Check if the feed information has been updated with PubID and lastPubID, and if not, exit the program. If it has been updated, overwrite the file pointed to by PUBDATE_LOG.

`python`


pubID = news_dic.updated

#  pubID 
with open(PUBDATE_LOG, "r") as rf:
    lastPubID = rf.readline().rstrip("\n")

# 
if (pubID == lastPubID):
    print("")
    sys.exit()
else:
    with open(PUBDATE_LOG, "w") as f:
        f.write(pubID + "\n")

Post to twitter

There are the following items in new_dic.entries.

title
link
description (abstract)
creator

The information to be posted is title and link in new_dic.entries.
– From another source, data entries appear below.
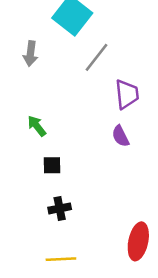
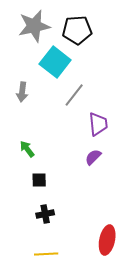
purple semicircle: (121, 136) -> (93, 157), turned 72

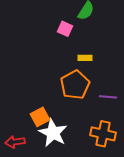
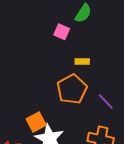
purple line: (108, 97) -> (106, 101), turned 42

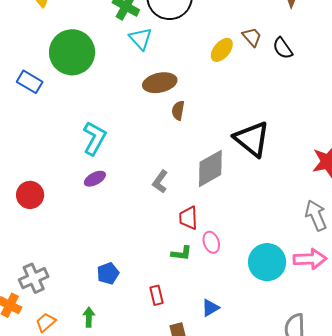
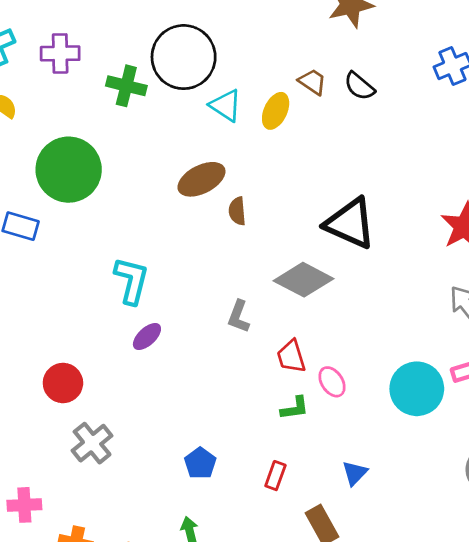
cyan triangle: (141, 39) -> (226, 105), moved
gray diamond: (210, 168) -> (304, 280), turned 72
gray cross: (34, 278) -> (92, 443), moved
red rectangle: (156, 295) -> (275, 476), turned 48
However, title may be long, so make sure to keep it within 140 characters and limit the number of characters so that URL links can be described.

`python`


for i in news_dic.entries:
    if len(i.title) > 100:
        message = i.title[0:100] + "......\n" + i.link
    else:
        message = i.title[0:109] + "\n" + i.link
    #print(len(message))
    #print(message)

    try:
        twitter.update_status(status=message)
    except TwythonError as e:
        print(e)

Creation result

The final program as a result of trial and error is as follows.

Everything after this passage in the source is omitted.